大まかにしか分からんけど、この場所を見つけるまで転移を少なくとも100回はしてる。1回数百メートルだとすると約数百キロ……とてもじゃないけど馬車だの徒歩だので1月以内にたどり着ける距離じゃない。
「じゃああのアホ龍が迷惑かけに来たらどうしろというんじゃ!」
「どうって言われてもねぇ……」
無視が一番いいだろうけど、フェルトからすれば始祖龍が居るだけでストレスになって、それが薬草の品質に影響が出る。そうなると儲けが減るんでこっちとしても困る。なので一緒にいい解決策はありゃせんかねと頭を悩ませる。
転移は俺しか使えない。だけど毎日始祖龍が迷惑を持ってくるかどうかの確認をするのは面倒臭い。電話とかメールが魔道具で代用できりゃ話は違ってくるんだけど、生憎と魔法陣が分からんのよねー。

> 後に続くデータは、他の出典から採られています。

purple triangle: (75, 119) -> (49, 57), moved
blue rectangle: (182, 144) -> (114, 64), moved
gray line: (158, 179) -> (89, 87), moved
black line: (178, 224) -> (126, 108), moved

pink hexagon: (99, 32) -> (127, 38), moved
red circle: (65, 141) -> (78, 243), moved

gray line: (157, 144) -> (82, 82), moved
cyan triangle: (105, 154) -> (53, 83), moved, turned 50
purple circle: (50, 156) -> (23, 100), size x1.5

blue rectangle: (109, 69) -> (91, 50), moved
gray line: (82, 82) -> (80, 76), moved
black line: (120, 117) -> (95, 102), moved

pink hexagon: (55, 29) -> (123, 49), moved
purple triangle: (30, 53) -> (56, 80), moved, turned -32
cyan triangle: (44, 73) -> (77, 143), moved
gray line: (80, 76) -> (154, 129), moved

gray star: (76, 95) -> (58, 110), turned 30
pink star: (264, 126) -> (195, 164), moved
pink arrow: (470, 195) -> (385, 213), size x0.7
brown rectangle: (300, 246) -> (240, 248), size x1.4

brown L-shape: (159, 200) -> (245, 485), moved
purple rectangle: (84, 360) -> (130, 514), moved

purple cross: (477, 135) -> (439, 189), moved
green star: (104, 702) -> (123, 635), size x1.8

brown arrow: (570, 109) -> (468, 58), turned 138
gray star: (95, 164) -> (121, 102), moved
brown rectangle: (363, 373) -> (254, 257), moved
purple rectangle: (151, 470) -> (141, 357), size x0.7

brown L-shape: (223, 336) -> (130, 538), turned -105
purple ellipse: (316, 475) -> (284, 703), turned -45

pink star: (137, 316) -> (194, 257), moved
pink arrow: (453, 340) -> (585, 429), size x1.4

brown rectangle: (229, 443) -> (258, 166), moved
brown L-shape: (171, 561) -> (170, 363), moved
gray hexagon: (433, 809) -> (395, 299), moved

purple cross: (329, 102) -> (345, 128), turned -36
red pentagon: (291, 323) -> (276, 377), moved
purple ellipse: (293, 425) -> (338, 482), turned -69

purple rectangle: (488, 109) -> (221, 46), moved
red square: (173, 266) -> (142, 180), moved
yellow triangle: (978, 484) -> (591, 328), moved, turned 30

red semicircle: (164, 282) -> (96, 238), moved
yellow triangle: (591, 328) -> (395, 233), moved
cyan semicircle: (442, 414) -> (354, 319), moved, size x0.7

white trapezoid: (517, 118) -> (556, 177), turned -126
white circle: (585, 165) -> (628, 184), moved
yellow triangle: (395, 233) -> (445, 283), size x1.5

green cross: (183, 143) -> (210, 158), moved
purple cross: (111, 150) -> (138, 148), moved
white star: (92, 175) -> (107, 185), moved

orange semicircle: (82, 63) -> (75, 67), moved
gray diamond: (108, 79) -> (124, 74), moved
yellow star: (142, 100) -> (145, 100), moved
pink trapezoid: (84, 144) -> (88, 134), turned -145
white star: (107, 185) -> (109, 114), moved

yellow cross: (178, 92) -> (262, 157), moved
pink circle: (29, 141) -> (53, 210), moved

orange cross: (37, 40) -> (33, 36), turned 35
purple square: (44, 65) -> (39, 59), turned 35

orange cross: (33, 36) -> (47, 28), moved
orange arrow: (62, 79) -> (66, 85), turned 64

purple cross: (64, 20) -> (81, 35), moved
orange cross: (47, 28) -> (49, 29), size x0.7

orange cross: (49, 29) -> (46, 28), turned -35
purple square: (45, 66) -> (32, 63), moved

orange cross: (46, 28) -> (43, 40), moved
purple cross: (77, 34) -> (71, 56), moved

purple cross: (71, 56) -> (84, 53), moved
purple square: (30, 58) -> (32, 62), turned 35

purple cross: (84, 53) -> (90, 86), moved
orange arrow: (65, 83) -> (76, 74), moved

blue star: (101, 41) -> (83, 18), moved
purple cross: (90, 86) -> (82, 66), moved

「まぁ、とりあえずしばらくは用がないって言ってたから、大丈夫じゃない?」
「明日またやってきたらどうするつもりじゃ! どうにかせんか!」
「それなら空間魔法の魔法陣を探しといてよ」
足りない頭で考えついた解決策に必要な物を要求すると、フェルトの般若みたいな顔があっという間に苦虫を噛み潰したみたいになる。それだけでそれがどれだけ面倒臭い物なのかがよく分かるな。
「無理?」
「そうじゃなぁ……空間魔法が付与された魔道具があればいいんじゃろうが、そう言ったモンはダンジョンのかなり深部でしか手に入らんからのぉ」
それも、その辺にある難度の低いダンジョンじゃなくて、何百年と生き続けた高難度ダンジョンじゃないと駄目らしい。当然手に入れるためには金貨・白金貨が吹っ飛んでいくとの事。
「じゃあ取って来てよ」
「嫌じゃ。ワシは大樹様のお傍を一生離れはせんと誓ったんじゃ」
「じゃあ雑魚エルフは?」
「あ奴1人では無理じゃよ。魔法鞄が出るようなダンジョンを探索するなら、少なくとも銀級の冒険者が10人が必要じゃからな」
ふむふむ。となると、空間魔法の魔法陣を手に入れるためにはギンとかよりも強い冒険者が10人は必要な訳か……大変だなー。